Study material:
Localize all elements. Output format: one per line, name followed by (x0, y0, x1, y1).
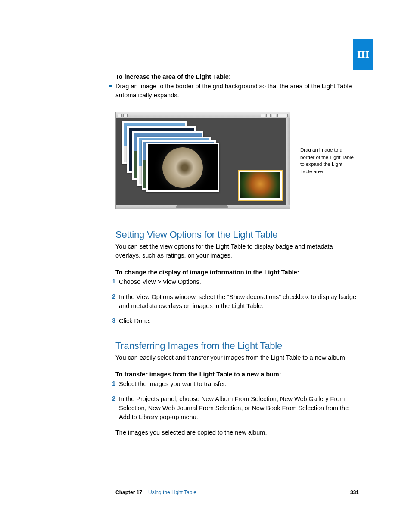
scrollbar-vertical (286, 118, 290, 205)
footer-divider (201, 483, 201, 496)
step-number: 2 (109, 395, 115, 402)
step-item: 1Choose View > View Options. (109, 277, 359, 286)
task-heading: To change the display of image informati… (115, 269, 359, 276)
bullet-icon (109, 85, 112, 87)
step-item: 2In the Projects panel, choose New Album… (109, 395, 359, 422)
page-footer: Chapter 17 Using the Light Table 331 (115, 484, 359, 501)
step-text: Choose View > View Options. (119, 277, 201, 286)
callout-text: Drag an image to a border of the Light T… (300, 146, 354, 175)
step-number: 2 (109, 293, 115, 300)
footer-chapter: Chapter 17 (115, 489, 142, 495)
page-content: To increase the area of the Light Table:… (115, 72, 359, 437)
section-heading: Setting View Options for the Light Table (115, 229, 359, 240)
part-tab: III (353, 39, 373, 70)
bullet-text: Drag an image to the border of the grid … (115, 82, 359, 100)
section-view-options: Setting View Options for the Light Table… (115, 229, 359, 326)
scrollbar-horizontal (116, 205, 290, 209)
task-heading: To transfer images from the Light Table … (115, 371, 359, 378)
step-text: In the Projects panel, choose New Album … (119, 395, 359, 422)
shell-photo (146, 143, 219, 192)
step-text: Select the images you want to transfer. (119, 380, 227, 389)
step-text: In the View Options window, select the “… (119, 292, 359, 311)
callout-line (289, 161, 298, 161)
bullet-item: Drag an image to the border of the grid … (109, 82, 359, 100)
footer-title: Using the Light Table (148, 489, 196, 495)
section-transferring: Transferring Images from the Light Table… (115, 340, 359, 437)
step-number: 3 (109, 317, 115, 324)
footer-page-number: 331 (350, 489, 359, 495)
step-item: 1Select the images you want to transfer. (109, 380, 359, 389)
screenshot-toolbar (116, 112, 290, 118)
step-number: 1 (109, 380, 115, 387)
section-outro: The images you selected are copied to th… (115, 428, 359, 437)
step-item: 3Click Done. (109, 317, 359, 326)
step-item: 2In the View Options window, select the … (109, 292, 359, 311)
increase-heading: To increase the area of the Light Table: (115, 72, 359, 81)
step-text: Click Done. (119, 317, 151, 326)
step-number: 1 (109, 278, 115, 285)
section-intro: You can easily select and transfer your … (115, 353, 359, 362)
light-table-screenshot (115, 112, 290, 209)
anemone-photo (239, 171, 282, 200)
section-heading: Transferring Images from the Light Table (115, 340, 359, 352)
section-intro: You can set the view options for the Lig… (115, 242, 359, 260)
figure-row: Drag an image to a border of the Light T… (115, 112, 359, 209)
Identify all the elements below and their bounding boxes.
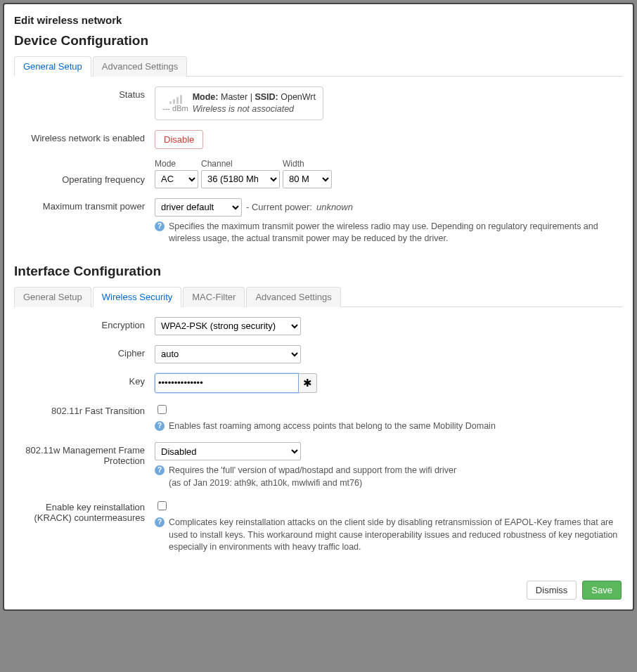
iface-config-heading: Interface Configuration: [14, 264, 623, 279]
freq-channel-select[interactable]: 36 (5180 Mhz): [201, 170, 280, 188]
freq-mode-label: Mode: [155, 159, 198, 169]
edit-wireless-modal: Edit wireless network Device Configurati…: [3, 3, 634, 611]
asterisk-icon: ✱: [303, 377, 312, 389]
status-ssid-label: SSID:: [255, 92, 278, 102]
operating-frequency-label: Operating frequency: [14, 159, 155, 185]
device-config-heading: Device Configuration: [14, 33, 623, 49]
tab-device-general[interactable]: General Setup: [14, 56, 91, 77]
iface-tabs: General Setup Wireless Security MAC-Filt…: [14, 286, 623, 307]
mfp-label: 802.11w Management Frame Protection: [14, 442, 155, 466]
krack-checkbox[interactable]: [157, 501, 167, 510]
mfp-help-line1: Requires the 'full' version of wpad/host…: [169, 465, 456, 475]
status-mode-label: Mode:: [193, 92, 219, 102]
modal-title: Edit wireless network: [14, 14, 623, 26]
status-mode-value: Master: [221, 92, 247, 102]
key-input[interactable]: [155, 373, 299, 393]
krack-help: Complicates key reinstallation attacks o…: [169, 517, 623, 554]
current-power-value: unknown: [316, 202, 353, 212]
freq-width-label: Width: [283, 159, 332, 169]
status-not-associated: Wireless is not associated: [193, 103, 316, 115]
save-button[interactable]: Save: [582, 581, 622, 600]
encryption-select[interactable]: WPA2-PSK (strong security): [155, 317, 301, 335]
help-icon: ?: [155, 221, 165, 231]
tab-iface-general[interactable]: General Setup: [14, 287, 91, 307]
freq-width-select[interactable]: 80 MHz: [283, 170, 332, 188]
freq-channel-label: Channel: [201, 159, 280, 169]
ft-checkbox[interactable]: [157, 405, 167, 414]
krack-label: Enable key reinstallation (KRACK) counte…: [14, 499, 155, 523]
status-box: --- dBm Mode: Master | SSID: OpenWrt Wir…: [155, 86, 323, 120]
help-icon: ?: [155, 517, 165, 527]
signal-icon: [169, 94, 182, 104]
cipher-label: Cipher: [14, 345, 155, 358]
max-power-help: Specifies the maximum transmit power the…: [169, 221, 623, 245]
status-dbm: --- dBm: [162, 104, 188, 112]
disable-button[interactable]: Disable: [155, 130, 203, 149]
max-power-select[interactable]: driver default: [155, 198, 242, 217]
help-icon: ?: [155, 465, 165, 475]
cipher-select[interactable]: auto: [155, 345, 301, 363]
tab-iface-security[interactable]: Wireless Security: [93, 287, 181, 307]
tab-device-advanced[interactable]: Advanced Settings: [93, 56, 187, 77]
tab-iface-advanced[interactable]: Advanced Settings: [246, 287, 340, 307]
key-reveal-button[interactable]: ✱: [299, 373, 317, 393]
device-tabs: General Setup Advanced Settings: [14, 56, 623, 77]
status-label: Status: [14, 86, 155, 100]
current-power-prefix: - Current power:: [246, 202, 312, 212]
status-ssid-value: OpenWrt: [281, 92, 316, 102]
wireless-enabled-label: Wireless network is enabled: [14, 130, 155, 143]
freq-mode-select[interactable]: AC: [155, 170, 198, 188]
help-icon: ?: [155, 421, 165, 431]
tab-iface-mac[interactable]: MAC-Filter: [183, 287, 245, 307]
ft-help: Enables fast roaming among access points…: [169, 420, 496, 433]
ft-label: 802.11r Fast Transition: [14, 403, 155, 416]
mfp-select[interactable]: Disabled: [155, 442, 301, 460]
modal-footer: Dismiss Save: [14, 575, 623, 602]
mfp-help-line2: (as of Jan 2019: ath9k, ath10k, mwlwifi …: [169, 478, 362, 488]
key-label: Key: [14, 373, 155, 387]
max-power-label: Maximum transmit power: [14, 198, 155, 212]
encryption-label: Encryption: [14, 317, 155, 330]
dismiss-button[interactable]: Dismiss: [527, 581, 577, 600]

...

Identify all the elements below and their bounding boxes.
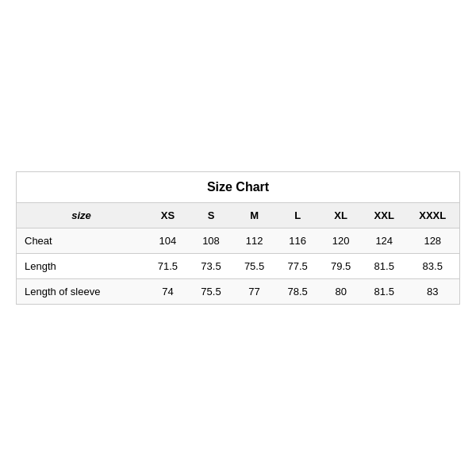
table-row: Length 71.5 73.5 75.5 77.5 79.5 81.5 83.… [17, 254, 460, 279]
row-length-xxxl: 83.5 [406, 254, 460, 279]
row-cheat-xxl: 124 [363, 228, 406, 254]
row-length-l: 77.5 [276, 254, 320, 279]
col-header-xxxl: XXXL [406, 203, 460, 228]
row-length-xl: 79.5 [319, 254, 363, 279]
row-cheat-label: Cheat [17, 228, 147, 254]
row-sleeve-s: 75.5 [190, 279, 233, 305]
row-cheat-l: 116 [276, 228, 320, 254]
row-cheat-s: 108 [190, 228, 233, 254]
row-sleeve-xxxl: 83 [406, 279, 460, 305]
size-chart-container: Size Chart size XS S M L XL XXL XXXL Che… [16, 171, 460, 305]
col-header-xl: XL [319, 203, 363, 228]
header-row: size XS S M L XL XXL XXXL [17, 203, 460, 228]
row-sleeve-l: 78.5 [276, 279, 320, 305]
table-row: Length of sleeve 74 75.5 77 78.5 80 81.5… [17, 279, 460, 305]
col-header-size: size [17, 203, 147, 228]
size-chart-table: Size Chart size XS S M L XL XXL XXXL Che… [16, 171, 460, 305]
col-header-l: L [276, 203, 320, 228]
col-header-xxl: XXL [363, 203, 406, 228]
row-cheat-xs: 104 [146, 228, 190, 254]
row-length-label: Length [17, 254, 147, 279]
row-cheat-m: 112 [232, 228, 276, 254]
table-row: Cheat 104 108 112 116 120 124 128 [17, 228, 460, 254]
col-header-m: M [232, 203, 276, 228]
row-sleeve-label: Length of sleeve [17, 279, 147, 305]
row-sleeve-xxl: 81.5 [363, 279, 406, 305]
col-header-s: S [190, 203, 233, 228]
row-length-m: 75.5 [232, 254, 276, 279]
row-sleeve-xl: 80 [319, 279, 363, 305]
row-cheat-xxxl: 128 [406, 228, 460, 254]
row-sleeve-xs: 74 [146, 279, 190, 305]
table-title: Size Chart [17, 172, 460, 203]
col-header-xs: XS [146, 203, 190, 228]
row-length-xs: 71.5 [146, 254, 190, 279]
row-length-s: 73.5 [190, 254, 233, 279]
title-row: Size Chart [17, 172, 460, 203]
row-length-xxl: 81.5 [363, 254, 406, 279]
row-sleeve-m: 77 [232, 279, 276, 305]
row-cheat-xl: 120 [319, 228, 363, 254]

* * *

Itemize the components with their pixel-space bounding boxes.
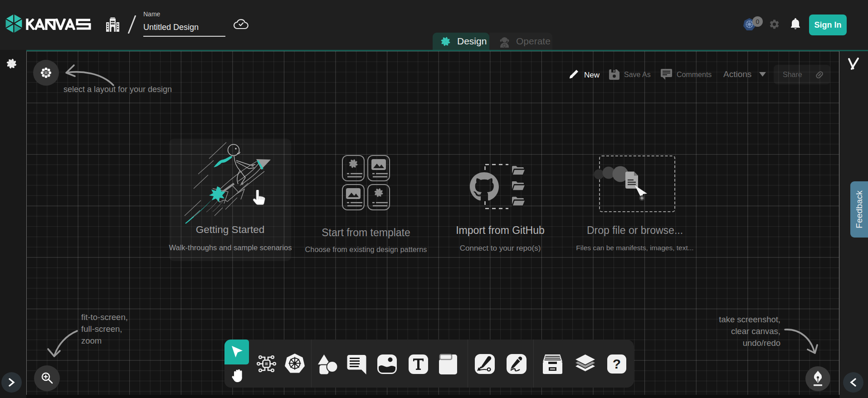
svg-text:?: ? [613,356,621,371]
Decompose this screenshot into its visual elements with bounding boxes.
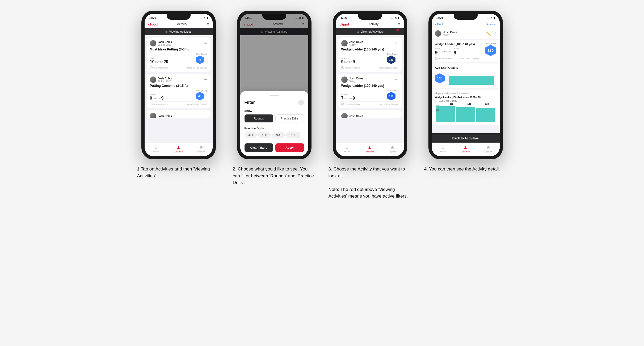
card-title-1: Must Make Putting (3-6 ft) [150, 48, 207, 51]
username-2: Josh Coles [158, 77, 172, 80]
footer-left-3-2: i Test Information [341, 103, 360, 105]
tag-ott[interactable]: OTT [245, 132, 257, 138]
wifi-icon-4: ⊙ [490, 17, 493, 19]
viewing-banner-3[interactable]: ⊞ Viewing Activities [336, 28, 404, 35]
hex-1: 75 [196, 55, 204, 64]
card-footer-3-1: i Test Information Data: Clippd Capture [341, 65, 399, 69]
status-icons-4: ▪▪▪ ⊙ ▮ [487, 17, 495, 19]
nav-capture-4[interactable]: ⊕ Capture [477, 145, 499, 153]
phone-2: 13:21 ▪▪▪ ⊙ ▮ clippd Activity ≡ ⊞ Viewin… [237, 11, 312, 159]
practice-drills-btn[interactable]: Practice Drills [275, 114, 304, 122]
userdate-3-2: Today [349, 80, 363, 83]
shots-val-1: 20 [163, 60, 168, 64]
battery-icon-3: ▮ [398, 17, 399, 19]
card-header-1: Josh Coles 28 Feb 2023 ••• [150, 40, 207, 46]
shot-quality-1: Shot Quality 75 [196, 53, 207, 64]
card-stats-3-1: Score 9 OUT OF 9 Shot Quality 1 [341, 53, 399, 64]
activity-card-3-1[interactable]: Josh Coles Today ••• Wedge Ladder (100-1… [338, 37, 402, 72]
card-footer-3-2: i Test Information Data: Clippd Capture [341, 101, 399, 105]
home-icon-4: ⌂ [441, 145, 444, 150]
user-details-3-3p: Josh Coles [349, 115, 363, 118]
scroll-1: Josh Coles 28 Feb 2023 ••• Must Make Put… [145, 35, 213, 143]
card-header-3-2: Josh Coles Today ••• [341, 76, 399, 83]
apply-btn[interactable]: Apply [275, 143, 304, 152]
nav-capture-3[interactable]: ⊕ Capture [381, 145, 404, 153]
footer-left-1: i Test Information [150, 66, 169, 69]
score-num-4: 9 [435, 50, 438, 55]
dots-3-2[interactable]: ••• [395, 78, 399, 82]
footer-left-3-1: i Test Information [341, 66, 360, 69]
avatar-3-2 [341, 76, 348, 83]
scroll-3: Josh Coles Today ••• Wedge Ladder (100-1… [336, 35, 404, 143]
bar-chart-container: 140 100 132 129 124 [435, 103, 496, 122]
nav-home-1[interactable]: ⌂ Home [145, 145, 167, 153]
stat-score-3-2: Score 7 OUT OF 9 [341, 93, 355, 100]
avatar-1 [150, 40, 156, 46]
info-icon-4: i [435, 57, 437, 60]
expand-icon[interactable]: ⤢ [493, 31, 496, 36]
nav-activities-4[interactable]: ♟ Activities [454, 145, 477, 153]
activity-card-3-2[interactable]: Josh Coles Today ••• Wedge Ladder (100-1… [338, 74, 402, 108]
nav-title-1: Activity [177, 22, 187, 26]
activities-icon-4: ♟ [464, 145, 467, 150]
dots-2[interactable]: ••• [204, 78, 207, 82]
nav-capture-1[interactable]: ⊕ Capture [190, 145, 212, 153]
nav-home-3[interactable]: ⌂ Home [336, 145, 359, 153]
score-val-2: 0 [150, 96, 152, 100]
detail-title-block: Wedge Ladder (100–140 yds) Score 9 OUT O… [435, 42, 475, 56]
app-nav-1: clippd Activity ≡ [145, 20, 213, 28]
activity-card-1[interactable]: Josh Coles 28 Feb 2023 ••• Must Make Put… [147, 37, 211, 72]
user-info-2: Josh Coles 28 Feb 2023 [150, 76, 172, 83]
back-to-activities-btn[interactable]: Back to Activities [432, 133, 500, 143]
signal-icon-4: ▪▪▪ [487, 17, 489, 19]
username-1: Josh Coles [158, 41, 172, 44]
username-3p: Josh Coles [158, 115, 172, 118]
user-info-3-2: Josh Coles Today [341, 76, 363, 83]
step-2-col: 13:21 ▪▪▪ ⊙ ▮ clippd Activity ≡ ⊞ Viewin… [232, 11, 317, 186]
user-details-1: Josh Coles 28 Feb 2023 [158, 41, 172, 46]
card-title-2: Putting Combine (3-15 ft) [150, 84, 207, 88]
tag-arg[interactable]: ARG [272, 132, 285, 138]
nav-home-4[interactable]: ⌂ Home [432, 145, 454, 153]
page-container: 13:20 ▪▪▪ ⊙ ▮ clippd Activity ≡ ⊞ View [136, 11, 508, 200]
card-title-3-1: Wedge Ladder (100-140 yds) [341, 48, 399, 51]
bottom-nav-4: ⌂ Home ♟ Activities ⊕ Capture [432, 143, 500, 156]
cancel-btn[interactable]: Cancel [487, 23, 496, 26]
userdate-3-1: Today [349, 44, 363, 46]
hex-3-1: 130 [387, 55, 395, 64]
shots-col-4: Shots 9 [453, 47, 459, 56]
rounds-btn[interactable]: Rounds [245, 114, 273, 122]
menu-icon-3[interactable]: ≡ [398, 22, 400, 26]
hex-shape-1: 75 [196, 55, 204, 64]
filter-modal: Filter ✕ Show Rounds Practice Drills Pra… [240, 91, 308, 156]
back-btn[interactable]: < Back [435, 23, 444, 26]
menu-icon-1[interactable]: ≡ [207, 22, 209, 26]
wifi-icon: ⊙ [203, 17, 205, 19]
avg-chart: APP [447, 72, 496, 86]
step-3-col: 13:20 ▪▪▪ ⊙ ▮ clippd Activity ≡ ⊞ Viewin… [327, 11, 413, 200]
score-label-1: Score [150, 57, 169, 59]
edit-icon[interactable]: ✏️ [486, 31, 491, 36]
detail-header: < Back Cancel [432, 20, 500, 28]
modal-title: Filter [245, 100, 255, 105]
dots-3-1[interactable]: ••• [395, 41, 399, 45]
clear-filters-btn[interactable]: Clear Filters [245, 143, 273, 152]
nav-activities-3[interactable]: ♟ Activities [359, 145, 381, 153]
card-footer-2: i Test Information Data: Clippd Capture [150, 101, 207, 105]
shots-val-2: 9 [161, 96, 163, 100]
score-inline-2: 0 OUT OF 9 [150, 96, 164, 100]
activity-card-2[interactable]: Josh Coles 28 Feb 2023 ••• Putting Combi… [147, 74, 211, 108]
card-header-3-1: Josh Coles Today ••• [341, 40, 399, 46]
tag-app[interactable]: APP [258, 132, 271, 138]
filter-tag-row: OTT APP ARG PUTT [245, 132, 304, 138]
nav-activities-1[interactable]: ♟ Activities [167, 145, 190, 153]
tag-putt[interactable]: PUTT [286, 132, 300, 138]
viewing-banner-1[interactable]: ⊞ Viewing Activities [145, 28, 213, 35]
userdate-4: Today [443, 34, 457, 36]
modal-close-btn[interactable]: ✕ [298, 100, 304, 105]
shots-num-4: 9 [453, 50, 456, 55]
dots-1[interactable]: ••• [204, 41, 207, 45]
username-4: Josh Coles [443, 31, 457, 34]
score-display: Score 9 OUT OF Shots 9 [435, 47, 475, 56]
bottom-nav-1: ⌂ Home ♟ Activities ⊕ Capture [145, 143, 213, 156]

Exercise: Show every line above where "banner" is found.

Exercise solution:
viewing-banner-3[interactable]: ⊞ Viewing Activities [336, 28, 404, 35]
viewing-banner-1[interactable]: ⊞ Viewing Activities [145, 28, 213, 35]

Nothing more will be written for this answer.